# Skipping school tomorrow?



## Cerberios (Nov 8, 2010)

I feel very unstable right now, vulnerable.
I'm nervous, but continue with my cognitive exercise which calm me physically, not intellectually which I find to be the problem. I am pretty shifty right now, feeling unsure about my feelings but what I am sure about is that I want to skip school tomorrow...
The dilemma being that once I miss a day or two of school, the emotions tend to build, then double, then triple as I avoid the situation.
It leaves me distressed and unwilling. I am much too aware of my situation but my emotions get the best of myself.
Last two weeks have been a complete wreck with my studies so that's why I feel like giving up for a few more days...

Sometimes I spend up to five hours on the subway reading a book as to avoid getting to school. I reeaally want to skip tomorrow but I know that no good will come of it. Conflicting emotions. The voice of reason versus my anxiety...

Sound like any of your situations ?
I'm much too shy to talk to guidance counselors or even walk into the office (oh dear...).
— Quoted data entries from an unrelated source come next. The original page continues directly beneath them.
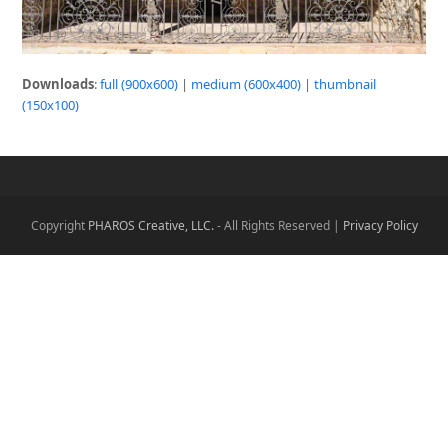
Downloads
:
full (900x600)
|
medium (600x400)
|
thumbnail
(150x100)
Copyright
PHAROS Creative, LLC.
- All Rights Reserved |
Privacy Policy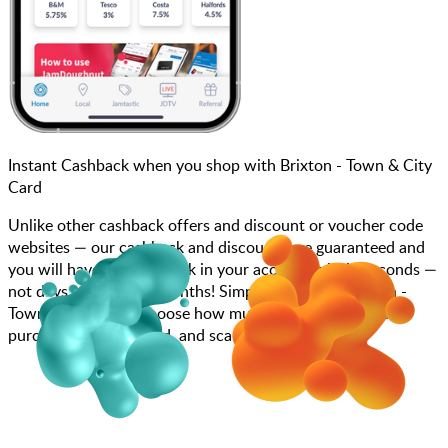
Instant Cashback when you shop with Brixton - Town & City
Card
Unlike other cashback offers and discount or voucher code
websites — our cashback and discounts are guaranteed and
you will have the cashback in your account within seconds —
not days, weeks, and months! Simply search for Brixton -
Town & City Card, choose how much you want to spend,
purchase your gift card, and scan at the till.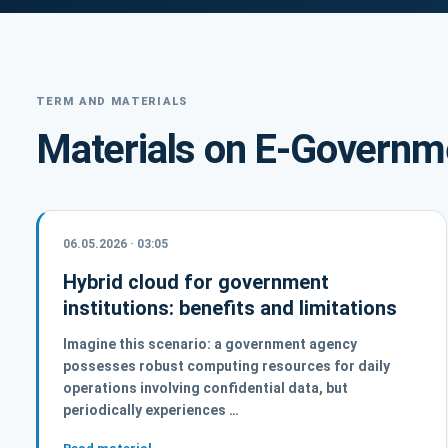
TERM AND MATERIALS
Materials on E-Governm
06.05.2026 · 03:05
Hybrid cloud for government
institutions: benefits and limitations
Imagine this scenario: a government agency
possesses robust computing resources for daily
operations involving confidential data, but
periodically experiences …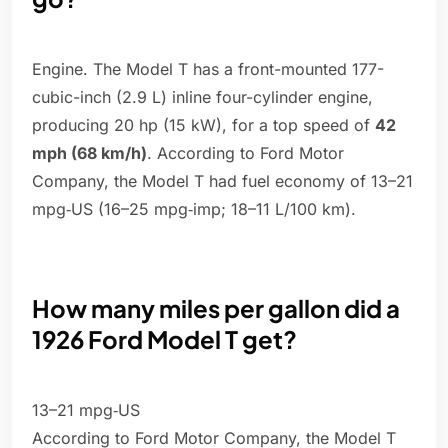
Engine. The Model T has a front-mounted 177-
cubic-inch (2.9 L) inline four-cylinder engine,
producing 20 hp (15 kW), for a top speed of
42
mph (68 km/h)
. According to Ford Motor
Company, the Model T had fuel economy of 13–21
mpg‑US (16–25 mpg‑imp; 18–11 L/100 km).
How many miles per gallon did a
1926 Ford Model T get?
13–21 mpg‑US
According to Ford Motor Company, the Model T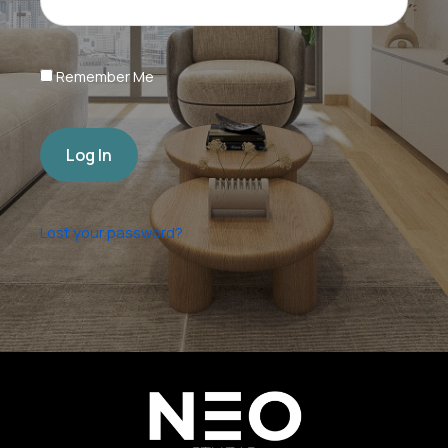
Remember Me
Log In
Lost your password?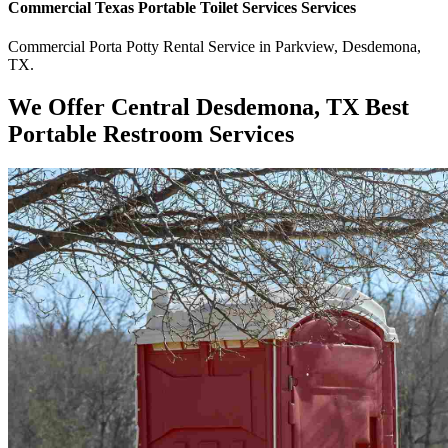
Commercial
Texas Portable Toilet Services
Services
Commercial
Porta Potty Rental Service
in
Parkview
,
Desdemona
,
TX
.
We Offer Central Desdemona, TX Best
Portable Restroom Services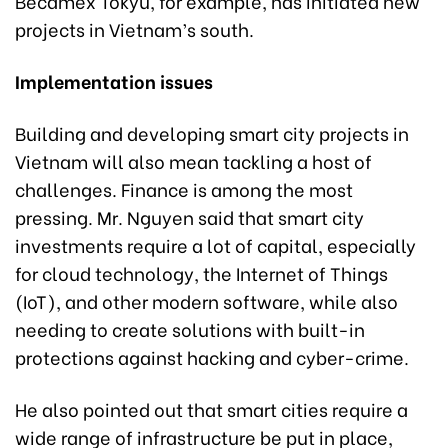
Becamex Tokyu, for example, has initiated new
projects in Vietnam’s south.
Implementation issues
Building and developing smart city projects in
Vietnam will also mean tackling a host of
challenges. Finance is among the most
pressing. Mr. Nguyen said that smart city
investments require a lot of capital, especially
for cloud technology, the Internet of Things
(IoT), and other modern software, while also
needing to create solutions with built-in
protections against hacking and cyber-crime.
He also pointed out that smart cities require a
wide range of infrastructure be put in place,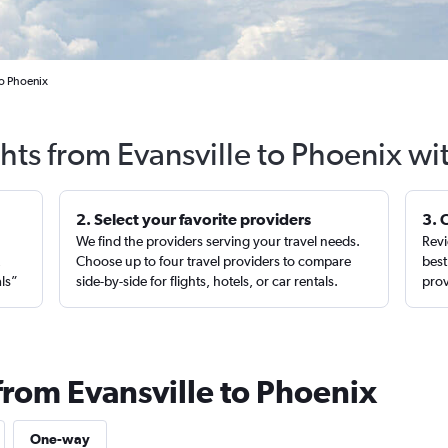
to Phoenix
ghts from Evansville to Phoenix wi
2. Select your favorite providers
3. 
We find the providers serving your travel needs.
Revi
,
Choose up to four travel providers to compare
best
als”
side-by-side for flights, hotels, or car rentals.
prov
from Evansville to Phoenix
One-way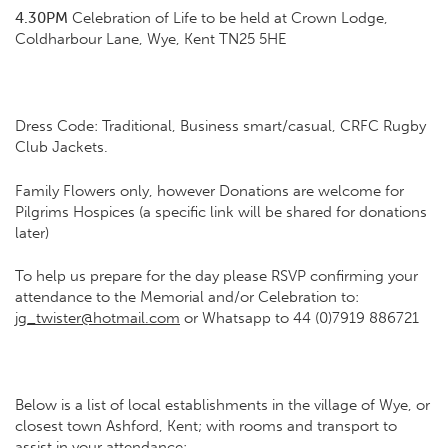
4.30PM
Celebration of Life to be held at Crown Lodge,
Coldharbour Lane, Wye, Kent TN25 5HE
Dress Code: Traditional, Business smart/casual, CRFC Rugby
Club Jackets.
Family Flowers only, however Donations are welcome for
Pilgrims Hospices (a specific link will be shared for donations
later)
To help us prepare for the day please RSVP confirming your
attendance to the Memorial and/or Celebration to:
jg_twister@hotmail.com
or Whatsapp to 44 (0)7919 886721
Below is a list of local establishments in the village of Wye, or
closest town Ashford, Kent; with rooms and transport to
assist in your attendance: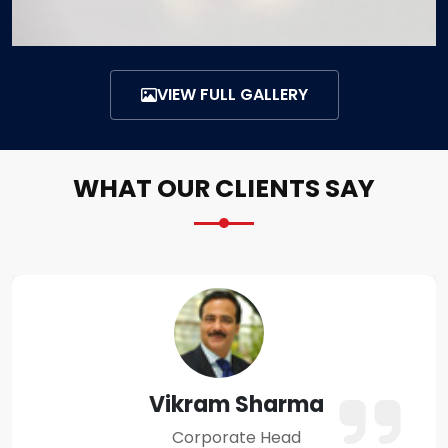
VIEW FULL GALLERY
WHAT OUR CLIENTS SAY
Amit Verma
Business Owner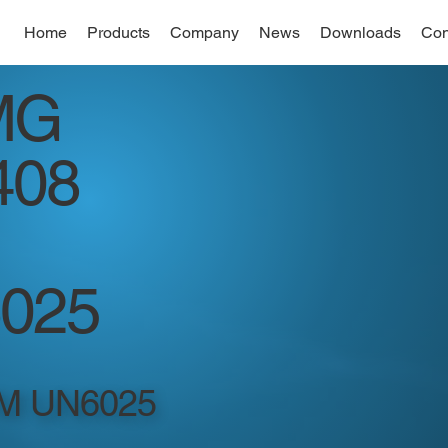
Home
Products
Company
News
Downloads
Con
MG
408
025
M UN6025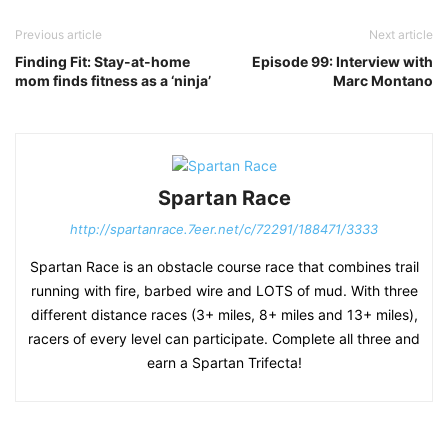
Previous article
Next article
Finding Fit: Stay-at-home
Episode 99: Interview with
mom finds fitness as a ‘ninja’
Marc Montano
Spartan Race
http://spartanrace.7eer.net/c/72291/188471/3333
Spartan Race is an obstacle course race that combines trail
running with fire, barbed wire and LOTS of mud. With three
different distance races (3+ miles, 8+ miles and 13+ miles),
racers of every level can participate. Complete all three and
earn a Spartan Trifecta!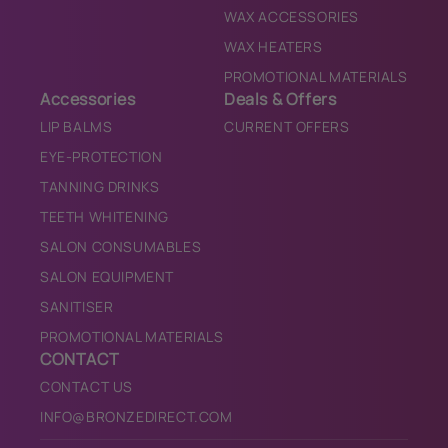
WAX ACCESSORIES
WAX HEATERS
PROMOTIONAL MATERIALS
Accessories
Deals & Offers
LIP BALMS
CURRENT OFFERS
EYE-PROTECTION
TANNING DRINKS
TEETH WHITENING
SALON CONSUMABLES
SALON EQUIPMENT
SANITISER
PROMOTIONAL MATERIALS
CONTACT
CONTACT US
INFO@BRONZEDIRECT.COM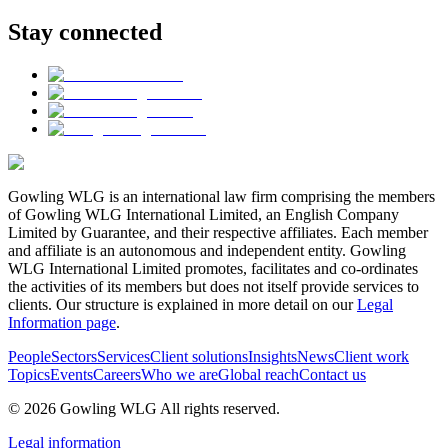
Stay connected
Gowling WLG is an international law firm comprising the members
of Gowling WLG International Limited, an English Company
Limited by Guarantee, and their respective affiliates. Each member
and affiliate is an autonomous and independent entity. Gowling
WLG International Limited promotes, facilitates and co-ordinates
the activities of its members but does not itself provide services to
clients. Our structure is explained in more detail on our
Legal
Information page
.
People
Sectors
Services
Client solutions
Insights
News
Client work
Topics
Events
Careers
Who we are
Global reach
Contact us
© 2026 Gowling WLG All rights reserved.
Legal information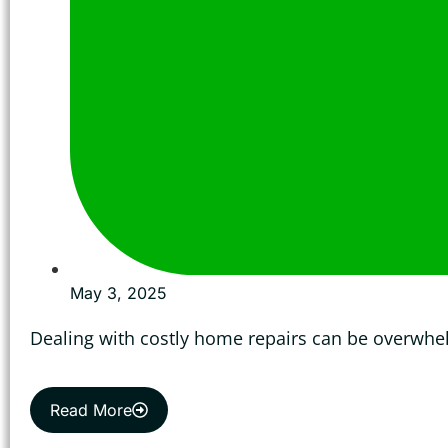
May 3, 2025
Dealing with costly home repairs can be overwhe
Read More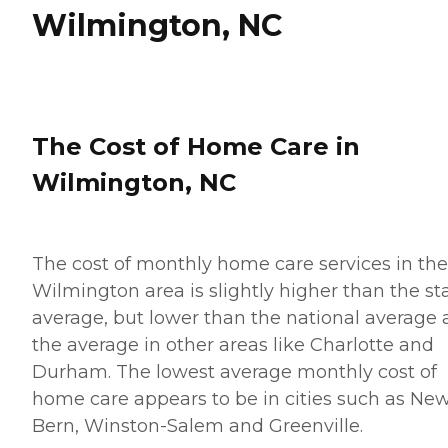
Wilmington, NC
The Cost of Home Care in
Wilmington, NC
The cost of monthly home care services in the
Wilmington area is slightly higher than the st
average, but lower than the national average
the average in other areas like Charlotte and
Durham. The lowest average monthly cost of
home care appears to be in cities such as Ne
Bern, Winston-Salem and Greenville.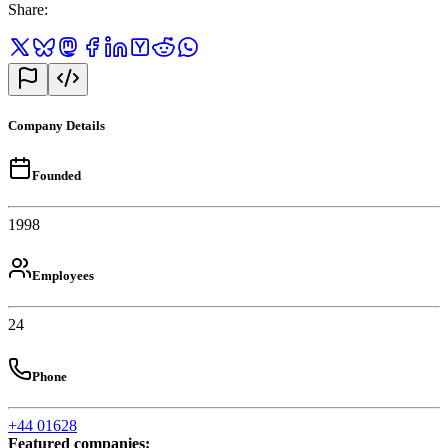
Share
:
Company Details
Founded
1998
Employees
24
Phone
+44 01628
Featured companies
: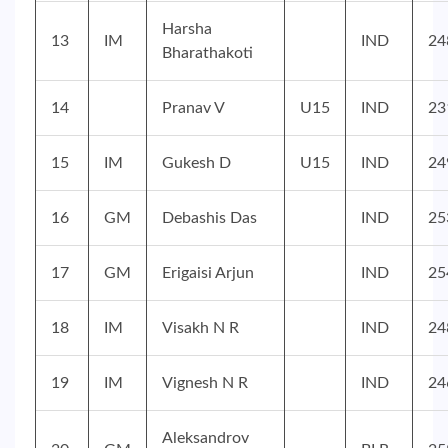
Harsha
13
IM
IND
24
Bharathakoti
14
Pranav V
U15
IND
23
15
IM
Gukesh D
U15
IND
24
16
GM
Debashis Das
IND
25
17
GM
Erigaisi Arjun
IND
25
18
IM
Visakh N R
IND
24
19
IM
Vignesh N R
IND
24
Aleksandrov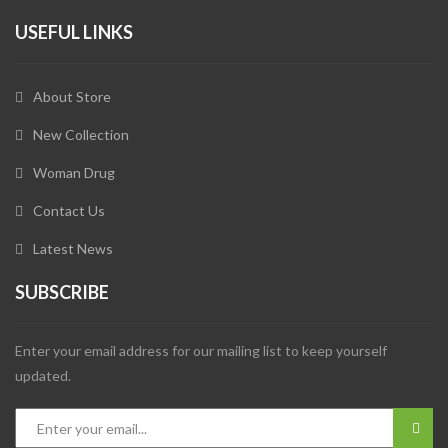
USEFUL LINKS
About Store
New Collection
Woman Drug
Contact Us
Latest News
SUBSCRIBE
Enter your email address for our mailing list to keep yourself
updated.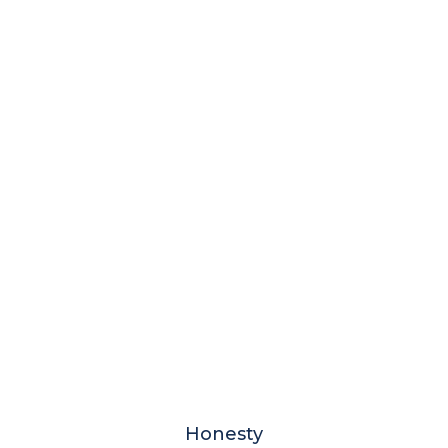
Honesty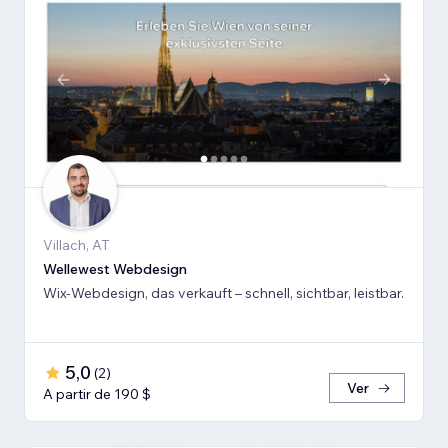
Villach, AT
Wellewest Webdesign
Wix-Webdesign, das verkauft – schnell, sichtbar, leistbar.
5,0
(
2
)
Ver
A partir de 190 $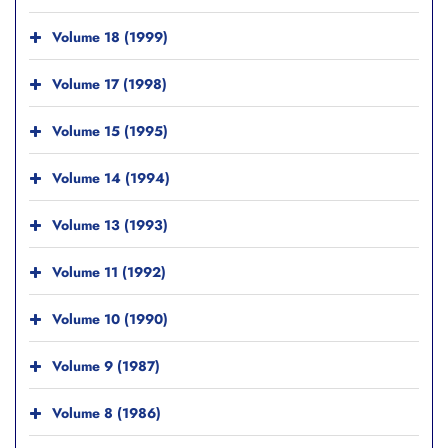
Volume 18 (1999)
Volume 17 (1998)
Volume 15 (1995)
Volume 14 (1994)
Volume 13 (1993)
Volume 11 (1992)
Volume 10 (1990)
Volume 9 (1987)
Volume 8 (1986)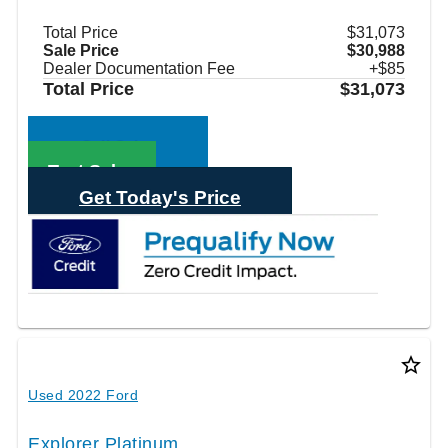
Total Price
$31,073
Sale Price
$30,988
Dealer Documentation Fee
+$85
Total Price
$31,073
Call Sales
Text Sales
Get Today's Price
star_border
Used 2022 Ford
Explorer Platinum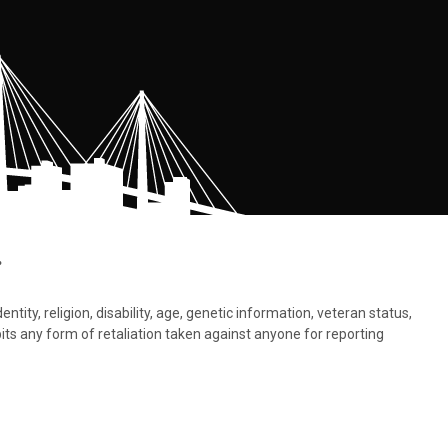
.
tity, religion, disability, age, genetic information, veteran status,
bits any form of retaliation taken against anyone for reporting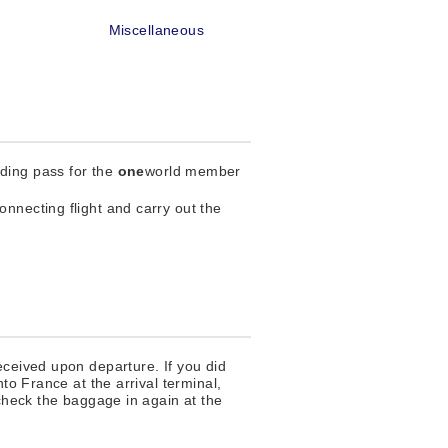
e
Miscellaneous
rding pass for the
one
world member
nnecting flight and carry out the
eceived upon departure. If you did
to France at the arrival terminal,
 check the baggage in again at the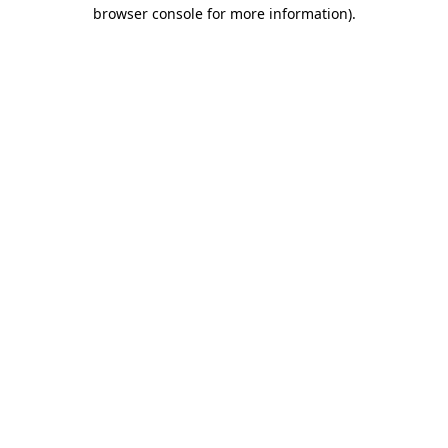
browser console for more information).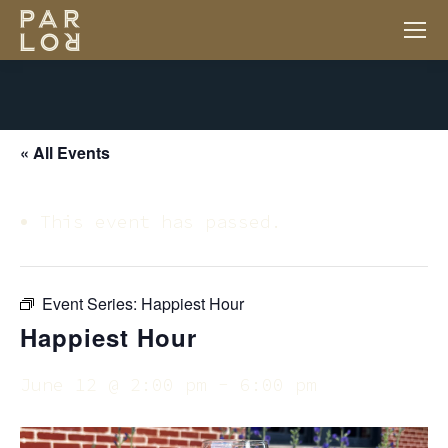
« All Events
This event has passed.
Event Series:
Happiest Hour
Happiest Hour
June 12 @ 2:00 pm
-
6:00 pm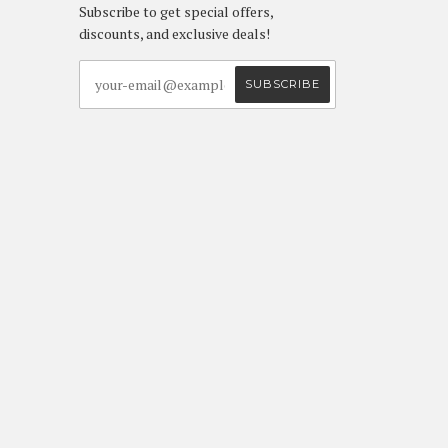
Subscribe to get special offers,
discounts, and exclusive deals!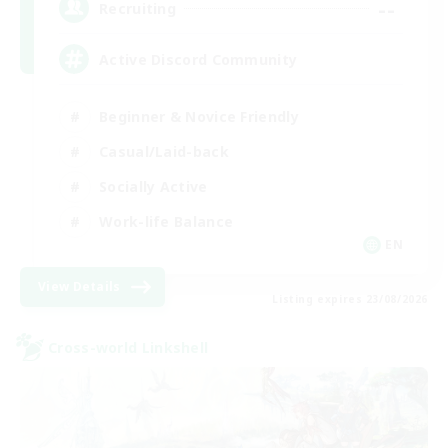
--
Recruiting
Active Discord Community
Beginner & Novice Friendly
Casual/Laid-back
Socially Active
Work-life Balance
EN
View Details
Listing expires 23/08/2026
Cross-world Linkshell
I'm not sure what to do and Monday approaches by the minute !! H-Help ? Suggestions ?


----------



## FLOWERchild (Nov 6, 2010)

i have had this problem forever it seems 
the pending question should i go, or should i just lay in bed all day
well i say go. because if you dont go its going to make going on tuesday harder. 
the more days you skip the harder it is to go back. 
you should really let a guidance counsiler know about your anxiety. 
i recently did and they are really understanding .
they will talk to your teachers not to point you out in class, call upon you 
or force you to do speechs and projects infront of the class. 
i know its hard to be strong but just try .


----------



## Cerberios (Nov 8, 2010)

I guess that is what it comes down to then.
Hunting down the councilor, wherever the hell her office is, and talking...
Maybe it'll take a damn while but yeah, you are totally right.
I think fairly clearly but I guess my shyness and laziness just gets the best of me. (Maybe I'll go at lunch 'r something)

Thanks FLOWER ; u ; 
It counts for emotional support as well as helpful kick in the butt [grateful]


----------



## FLOWERchild (Nov 6, 2010)

your welcomee  
there are so many days that you and me will probably just want to stay at home forever
but we just have to get out there and do what we have to do
we may not be happy but we can sure as hell try to be . 
it just takes time


----------



## Cerberios (Nov 8, 2010)

;; u ;; Yes sensei.
I've gotten away with lying about going to school so many times,
Gotten away from trouble too. I'm actually pretty lucky but I feel that luck running out.
_I-I have to change my ways !!_
It's the light at the end of the tunnel I guess ~


----------



## Cheesecake (Feb 2, 2007)

Yeah, I think it's best you go to school every, despite your feelings. You'll probably regret not going later in life.


----------



## seafolly (Jun 17, 2010)

I was only a year older than you when my anxiety issues really took a hold of me. It all started with avoidance behaviour in school. I still battle this as a university student and although I feel like a total hypocrite in saying so, it's best you go to school. Avoiding classes or tests only lead to further headaches and anxiety later on. Though it feels like it's against every instinct right now, it IS best to face what you need to.


----------